Hidup kita terbentuk oleh pergantian tahun. Ada tahun-tahun dimana kita masih kecil, remaja, pemuda, dewasa, setengah baya dan menjadi tua. Kalender dipakai untuk menandai peristiwa-peristiwa itu, dimulai pada 1 Januari dan diakhiri pada 31 Desember. Setiap tahun hidup kita berjalan dalam kalender itu.

Kalender liturgi gereja (liturgical year) tidaklah sama dengan kalender biasa. Kalender liturgi gereja berpusat pada misteri hubungan Allah dan manusia. Waktu ditandai bukan dengan tanggal tapi dengan peristiwa-peristiwa penting bagi iman kita. Maka kalender liturgi gereja tidak dimulai pada 1 Januari, tapi pada minggu pertama Advent, mempersiapkan kita menyambut Natal. Tonggak berikutnya adalah masa Lent, mempersiapkan kita memasuki Jumat Agung dan Paskah. Berikutnya adalah Kenaikan Yesus, Pentakosta, dan akhirnya kembali ke masa Advent.

Tahun demi tahun, kalender liturgi gereja membawa kita tenggelam lagi dan tenggelam lagi dalam makna kehidupan Kristen. Kita bukan hanya mengingat: Yesus lahir, mati dan bangkit untuk kita, tapi kita dibawa untuk mencocokkan diri kembali dengan apa yang Allah kerjakan bagi kita. Tahun ini kita merenungkan Natal, lalu minta ampun dosa waktu Jumat Agung dan Paskah, tahun depan kita kembali melakukan yang sama. Tapi tiap tahun, kita diajak untuk melihat apakah kita makin mengikuti Yesus? Apakah kita bertumbuh makin mencintai Yesus? Kalender liturgi gereja mengajar kita arti mengikut Yesus.

Dua bulan lagi kita akan merayakan Jumat Agung dan Paskah. Sebelum itu, ada masa Lent. Masa ini adalah masa merendahkan diri di hadapan Tuhan. Masa ini mengajak kita sadar bahwa kita adalah manusia yang berdosa dan hina. Tanpa kasih Tuhan, kita semua pasti binasa! Maka selama masa ini, kita banyak berdoa, berpuasa, dan memohon ampun dosa. Secara khusus kita mendekatkan diri kepada Tuhan dan menjauhkan diri dari berbagai hal yang mengalihkan perhatian kita dari Tuhan. Seperti masa Advent mempersiapkan kita menyambut Natal, demikianlah masa Lent mempersiapkan kita menyambut Jumat Agung dan Paskah.

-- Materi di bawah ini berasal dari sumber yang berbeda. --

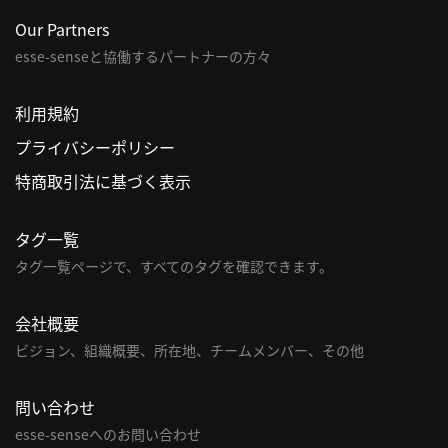
Our Partners
esse-senseと協働するパートナーの方々
利用規約
プライバシーポリシー
特商取引法に基づく表示
タグ一覧
タグ一覧ページで、すべてのタグを確認できます。
会社概要
ビジョン、組織概要、所在地、チームメンバー、その他
問い合わせ
esse-senseへのお問い合わせ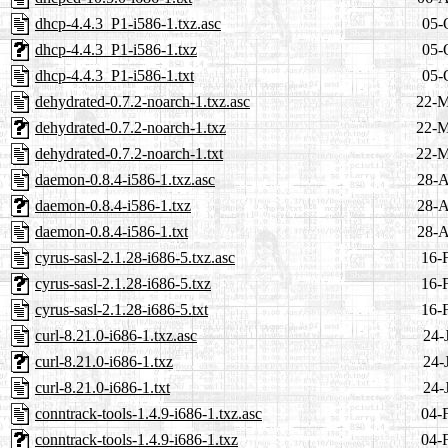
dhcp-4.4.3_P1-i586-1.txz.asc
05-
dhcp-4.4.3_P1-i586-1.txz
05-
dhcp-4.4.3_P1-i586-1.txt
05-
dehydrated-0.7.2-noarch-1.txz.asc
22-M
dehydrated-0.7.2-noarch-1.txz
22-M
dehydrated-0.7.2-noarch-1.txt
22-M
daemon-0.8.4-i586-1.txz.asc
28-A
daemon-0.8.4-i586-1.txz
28-A
daemon-0.8.4-i586-1.txt
28-A
cyrus-sasl-2.1.28-i686-5.txz.asc
16-
cyrus-sasl-2.1.28-i686-5.txz
16-
cyrus-sasl-2.1.28-i686-5.txt
16-
curl-8.21.0-i686-1.txz.asc
24-
curl-8.21.0-i686-1.txz
24-
curl-8.21.0-i686-1.txt
24-
conntrack-tools-1.4.9-i686-1.txz.asc
04-
conntrack-tools-1.4.9-i686-1.txz
04-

Masa Lent diawali pada hari Rabu yang sering disebut sebagai Rabu Abu (Ash Wednesday). Di banyak gereja, biasanya waktu itu jemaat akan diberikan tanda salib di dahinya dengan abu. Di dalam Alkitab, abu di kepala adalah tanda berkabung. Tapi abu juga adalah simbol dari kefanaan kita, bahwa kita dicipta dari debu dan akan kembali menjadi debu.

Makna dari seluruh upacara tersebut adalah merendahkan diri, berduka atas dosa, dan mengingat bahwa kita adalah manusia yang fana. Kita hanya manusia, diciptakan dari debu dan akan kembali menjadi debu! Dan setelah itu bertanggung jawab kepada Tuhan.

Banyak orang Kristen di Indonesia yang berpikir bahwa Rabu Abu - dan juga Lent - adalah ‘milik’ gereja Katolik. Tetapi ini bukan tradisi milik gereja Katolik. Gereja mula-mula mulai memasukkan Lent di dalam kalender gereja mungkin sejak abad ke-2 atau ke-3, sekitar 1800 tahun yang lalu (sebelum ada pembedaan Katolik dan Protestan). Dan sekarang ini berbagai gereja di dunia dari Katolik, Lutheran, Presbiterian, Reformed, Methodis, Anglikan, dan Baptis, melakukannya.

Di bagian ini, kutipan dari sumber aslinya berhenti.